Going through the data below, please show each line containing the string "charset".

◆ DATA
_____

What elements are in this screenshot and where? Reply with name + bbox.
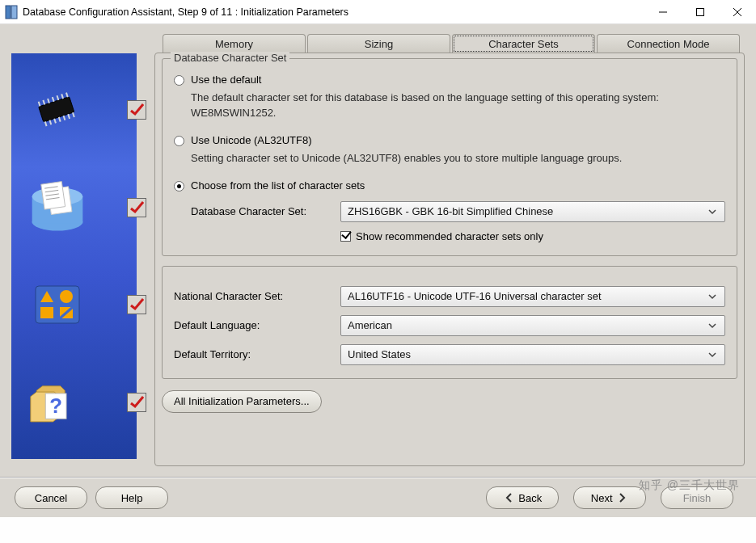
shapes-icon: [29, 280, 86, 329]
checkmark-icon: [127, 100, 146, 120]
arrow-left-icon: [503, 491, 516, 504]
db-charset-label: Database Character Set:: [191, 205, 340, 217]
svg-line-9: [48, 99, 49, 103]
svg-line-10: [53, 97, 54, 102]
show-recommended-label: Show recommended character sets only: [356, 230, 543, 242]
documents-folder-icon: [29, 183, 86, 232]
back-button[interactable]: Back: [486, 486, 559, 509]
next-button[interactable]: Next: [573, 486, 646, 509]
folders-question-icon: ?: [29, 378, 86, 427]
radio-use-unicode-label: Use Unicode (AL32UTF8): [191, 134, 312, 146]
radio-choose-list-label: Choose from the list of character sets: [191, 179, 365, 192]
national-charset-value: AL16UTF16 - Unicode UTF-16 Universal cha…: [348, 290, 602, 302]
svg-line-11: [57, 96, 59, 101]
national-charset-select[interactable]: AL16UTF16 - Unicode UTF-16 Universal cha…: [340, 286, 725, 307]
cancel-button[interactable]: Cancel: [15, 486, 87, 509]
default-territory-label: Default Territory:: [174, 348, 340, 360]
default-territory-value: United States: [348, 348, 411, 360]
db-charset-select[interactable]: ZHS16GBK - GBK 16-bit Simplified Chinese: [340, 201, 725, 222]
chip-icon: [29, 86, 86, 134]
all-init-params-button[interactable]: All Initialization Parameters...: [162, 390, 322, 413]
use-default-description: The default character set for this datab…: [191, 90, 725, 121]
default-language-value: American: [348, 319, 392, 331]
tab-panel: Database Character Set Use the default T…: [154, 53, 745, 466]
chevron-down-icon: [707, 291, 718, 302]
svg-rect-33: [40, 307, 53, 318]
maximize-button[interactable]: [682, 0, 719, 24]
checkmark-icon: [127, 393, 146, 412]
svg-point-32: [60, 290, 73, 303]
chevron-down-icon: [707, 349, 718, 360]
checkmark-icon: [127, 198, 146, 217]
database-charset-group: Database Character Set Use the default T…: [162, 58, 737, 256]
finish-button[interactable]: Finish: [661, 486, 733, 509]
svg-rect-25: [41, 181, 65, 209]
chevron-down-icon: [707, 320, 718, 331]
radio-use-unicode[interactable]: [174, 136, 184, 146]
svg-line-13: [66, 93, 68, 98]
tabs: Memory Sizing Character Sets Connection …: [163, 34, 745, 53]
client-area: ? Memory Sizing Character Sets Connectio…: [0, 24, 756, 517]
app-icon: [5, 5, 18, 19]
svg-line-18: [64, 116, 65, 120]
svg-line-12: [61, 95, 63, 99]
window-title: Database Configuration Assistant, Step 9…: [23, 6, 644, 18]
svg-line-14: [45, 122, 47, 127]
radio-use-default-label: Use the default: [191, 74, 261, 86]
radio-use-default[interactable]: [174, 75, 184, 86]
svg-line-19: [68, 114, 70, 119]
step-connection-mode: ?: [11, 378, 137, 427]
help-button[interactable]: Help: [95, 486, 168, 509]
use-unicode-description: Setting character set to Unicode (AL32UT…: [191, 151, 725, 166]
radio-choose-list[interactable]: [174, 181, 184, 192]
default-language-label: Default Language:: [174, 319, 340, 331]
close-button[interactable]: [719, 0, 756, 24]
svg-line-8: [43, 100, 44, 105]
titlebar: Database Configuration Assistant, Step 9…: [0, 0, 756, 24]
locale-group: National Character Set: AL16UTF16 - Unic…: [162, 266, 737, 379]
tab-connection-mode[interactable]: Connection Mode: [597, 34, 740, 53]
tab-sizing[interactable]: Sizing: [307, 34, 450, 53]
wizard-footer: Cancel Help Back Next Finish: [0, 477, 756, 517]
wizard-sidebar: ?: [11, 53, 137, 459]
step-memory: [11, 86, 137, 134]
show-recommended-checkbox[interactable]: [340, 231, 351, 242]
tab-character-sets[interactable]: Character Sets: [452, 34, 595, 53]
default-territory-select[interactable]: United States: [340, 344, 725, 365]
step-character-sets: [11, 280, 137, 329]
svg-line-20: [73, 113, 74, 118]
svg-line-7: [39, 102, 40, 107]
svg-line-16: [54, 119, 56, 124]
default-language-select[interactable]: American: [340, 315, 725, 336]
svg-rect-1: [11, 6, 17, 19]
svg-rect-3: [697, 8, 704, 15]
checkmark-icon: [127, 295, 146, 314]
main-panel: Memory Sizing Character Sets Connection …: [154, 34, 745, 466]
chevron-down-icon: [707, 206, 718, 217]
step-sizing: [11, 183, 137, 232]
db-charset-value: ZHS16GBK - GBK 16-bit Simplified Chinese: [348, 205, 553, 217]
group-legend: Database Character Set: [171, 52, 289, 64]
svg-rect-0: [6, 6, 11, 19]
minimize-button[interactable]: [644, 0, 682, 24]
svg-line-17: [59, 117, 61, 122]
arrow-right-icon: [615, 491, 628, 504]
svg-line-15: [49, 120, 51, 125]
national-charset-label: National Character Set:: [174, 290, 340, 302]
tab-memory[interactable]: Memory: [163, 34, 306, 53]
svg-text:?: ?: [49, 394, 62, 417]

_____

◆ REPLY
db-charset-label: Database Character Set:: [191, 205, 340, 217]
national-charset-value: AL16UTF16 - Unicode UTF-16 Universal cha…: [348, 290, 602, 302]
national-charset-select[interactable]: AL16UTF16 - Unicode UTF-16 Universal cha…: [340, 286, 725, 307]
db-charset-select[interactable]: ZHS16GBK - GBK 16-bit Simplified Chinese: [340, 201, 725, 222]
database-charset-group: Database Character Set Use the default T…: [162, 58, 737, 256]
db-charset-value: ZHS16GBK - GBK 16-bit Simplified Chinese: [348, 205, 553, 217]
national-charset-label: National Character Set:: [174, 290, 340, 302]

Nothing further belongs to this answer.